* Work request *
Repeat, exactly and with no pictures, the lines that run from the beginning of the entries through the line containing "social phenomenon. We".

* Source information *

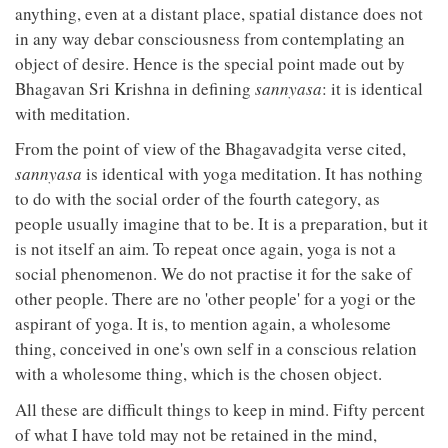
anything, even at a distant place, spatial distance does not
in any way debar consciousness from contemplating an
object of desire. Hence is the special point made out by
Bhagavan Sri Krishna in defining
sannyasa
: it is identical
with meditation.
From the point of view of the Bhagavadgita verse cited,
sannyasa
is identical with yoga meditation. It has nothing
to do with the social order of the fourth category, as
people usually imagine that to be. It is a preparation, but it
is not itself an aim. To repeat once again, yoga is not a
social phenomenon. We do not practise it for the sake of
other people. There are no 'other people' for a yogi or the
aspirant of yoga. It is, to mention again, a wholesome
thing, conceived in one's own self in a conscious relation
with a wholesome thing, which is the chosen object.
All these are difficult things to keep in mind. Fifty percent
of what I have told may not be retained in the mind,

* Exercise response *
anything, even at a distant place, spatial distance does not
in any way debar consciousness from contemplating an
object of desire. Hence is the special point made out by
Bhagavan Sri Krishna in defining
sannyasa
: it is identical
with meditation.
From the point of view of the Bhagavadgita verse cited,
sannyasa
is identical with yoga meditation. It has nothing
to do with the social order of the fourth category, as
people usually imagine that to be. It is a preparation, but it
is not itself an aim. To repeat once again, yoga is not a
social phenomenon. We do not practise it for the sake of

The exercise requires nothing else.